The vastness of space lends itself to adventure. In the middle of a lot of the stranger adventures is Capitan and his journeys continue in Space Riders: Galaxy of Brutality #1 from Black Mask Studio. The issue is written by Fabian Rangel, Jr., illustrated by Alexis Ziritt and lettered by Ryan Ferrier.
An ancient evil is gathering power throughout the cosmos, and it falls upon the legendary SPACE RIDERS to kick its ass! Having disbanded, the crew of CAPITAN PELIGRO, MONO, and YARA must reunite for what may be their final ride! The cult comic that electrified comic readers in the brain RETURNS to blast your fragile human psyche into oblivion!
There's something beautiful about Rangel's script for Space Riders: Galaxy of Brutality #1 in that it relies on pulling no punches. As the lead character, Capitan is given plenty of bravado to carry his words--words that Rangel isn't shy about getting dirty with. In fact, the entire issue is a seemingly ongoing statement on just not giving a what about anything and everything. Rangel also manages to work in some past between Capitan and Mono, giving them each divergent paths to pursue before a seemingly inevitable reunion. And most of the issue focuses on that relationship between the two of them and Rangel doesn't really focus too much on the larger plot itself.
The illustrations by Ziritt are just as frenetic and psychedelic as the first series. Ziritt taps into something coarse in the illustrations, relying on a very vague drawing style that's reflective of the vague approach to life taken by the characters in the series. Ziritt illustrates the book very loosely, emphasizing artwork primarily through the vibrant colors showcased throughout. The artwork taps into a sense of retro nostalgia that emphasizes the sheer zaniness of the characters and events involved. The story itself is pretty ridiculous in its approach and Ziritt's artwork only pushes it further over the top.
Like its predecessor before it, Space Riders: Galaxy of Brutality #1 maintains an "anything goes" attitude in both its tone and approach.

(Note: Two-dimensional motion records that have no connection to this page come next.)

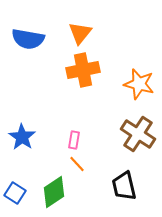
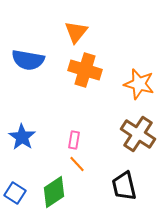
orange triangle: moved 4 px left, 1 px up
blue semicircle: moved 21 px down
orange cross: moved 2 px right; rotated 28 degrees clockwise
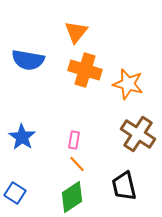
orange star: moved 11 px left
green diamond: moved 18 px right, 5 px down
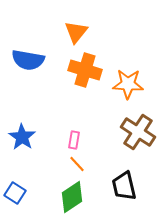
orange star: rotated 12 degrees counterclockwise
brown cross: moved 2 px up
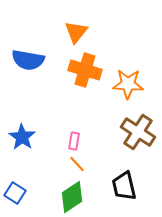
pink rectangle: moved 1 px down
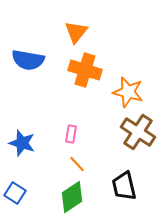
orange star: moved 8 px down; rotated 12 degrees clockwise
blue star: moved 6 px down; rotated 16 degrees counterclockwise
pink rectangle: moved 3 px left, 7 px up
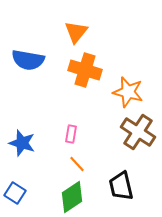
black trapezoid: moved 3 px left
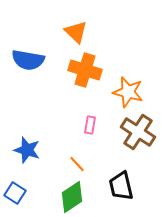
orange triangle: rotated 25 degrees counterclockwise
pink rectangle: moved 19 px right, 9 px up
blue star: moved 5 px right, 7 px down
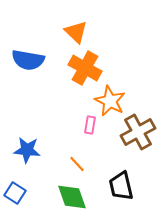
orange cross: moved 2 px up; rotated 12 degrees clockwise
orange star: moved 18 px left, 9 px down; rotated 12 degrees clockwise
brown cross: rotated 28 degrees clockwise
blue star: rotated 12 degrees counterclockwise
green diamond: rotated 76 degrees counterclockwise
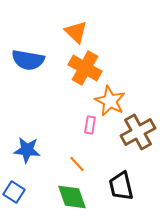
blue square: moved 1 px left, 1 px up
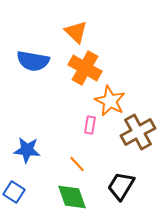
blue semicircle: moved 5 px right, 1 px down
black trapezoid: rotated 44 degrees clockwise
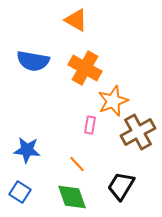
orange triangle: moved 12 px up; rotated 15 degrees counterclockwise
orange star: moved 3 px right; rotated 24 degrees clockwise
blue square: moved 6 px right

Capitan continues to scour the universe for any and all ill will while dealing with problems of his own at the same time. Rangel's script is pretty lax on the plot details, but there's plenty of bold characterizations. Ziritt's artwork is very loose and free-flowing in a way that imbues the book with a visual manifestation of the book's personality. Space Riders: Galaxy of Brutality #1 is a pretty fun read.
Space Riders: Galaxy of Brutality #1 is available now.